Aloo methi rice is a delicious glutenfree recipe for breakfast or lunch. I learn’t this masala recipe from my mother who often prepares this with only methi or fenugreek leaves. I usally do this way with aloo and peas to add on the flavor. This is a healthy one pot meal with many health benefits from fenugreek leaves like controls cholesterol, high in fiber, helps in improved liver function.
The sona masuri rice I have used is from online store popular essentials. I usually do not prefer shopping everyday grocery online, as I am not sure with their package and in time delivery, but this time wanted to try this grocery online option. Ordered ten kg of sona masuri rice and punjabi dal from popular essentials. I must say had a good experience with popular essentials and amazon.in with their in time delivery of grocery with excellent package. The rice bag is with a zip, well stitched and this makes it easy to handle and use. The rice can be stored in this zipper bag. The quality of rice is good, grains are small, clean and with proper proportions of water, we get well cooked non sticky rice. The price is very much reasonable and affordable. Overall an excellent packing and quality of sona masuri rice from popular essentials. Well the in time delivery and packing from amazon.in needs to be appreciated. I loved the way they delivered the goods without any damage to the product.
The dry masala powder with flavor of dry kopra gives a distinct taste to the rice. Each masala ingredients need to be fried nicely to get nice aroma. The methi leaves adds to the flavor. Try this delicious flavored rice recipe
Let’s see the recipe now
Preparation time: 5 mins
Cooking time: 30 mins
Serves: 4 nos
Sona masuri rice -2 cups (Popular Essentials)
Methi or fenugreek leaves – 1 cup
Potato or aloo cubes – 1 cup
Green Peas – ½ cup
Turmeric powder – 1 tsp
Mustard seeds -1 tsp
Salt to taste
Coconut oil- 2 tbsp
Ghee- ½ tbsp
Lemon juice as per taste
Water- 5 cups
Channa dal – 2 tbsp
Urd dal – 1 ½ tbsp
Coriander seeds -1 tsp
Cumin or jeera – 1 tsp
Dry kopra or coconut – ¼ cup
Asafoetida or hing – ¼ tsp
Red chilies -5 to 6 no
Coconut oil – ½ tbsp
Curry leaves – 4-5
- Soak the sona masuri rice for ½ hour in water. Drain and keep this aside
- Take a pan, roast channa dal and urd dal in coconut oil on medium flame, until they slightly change in colour. Take this out and roast coriander seeds, cumin, red chilies until they slightly change colour. Cool these roasted masala ingredients.

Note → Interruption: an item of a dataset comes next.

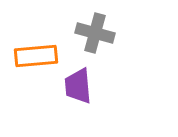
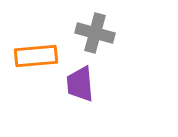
purple trapezoid: moved 2 px right, 2 px up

- Take a blender, add the cooled roasted masala ingredients, dry kopra, asafoetida, curry leaves. Keep aside for further use.
- Take a pressure cooker pan, add oil, ghee, mustard seeds, sauté well. Now add the aloo pieces and fry them well until they slightly turn golden. Add peas, powdered masala powder, fry well for a minute.
- Add the methi leaves and sauté well for 2 minutes. Next add the drained rice and fry for a minute.
- Add turmeric powder, salt as per taste, lemon juice, water, mix everything once, close the pressure cooker lid. Cook for 2 whistles. Open the lid after it cools down, mix everything after 5 minutes. Aloo methi rice is ready. Served this aloo methi rice with tomato onion raita.
Soaking the rice helps in better cooking of rice giving non-sticky rice.
Coconut oil can be replaced with any refined oil.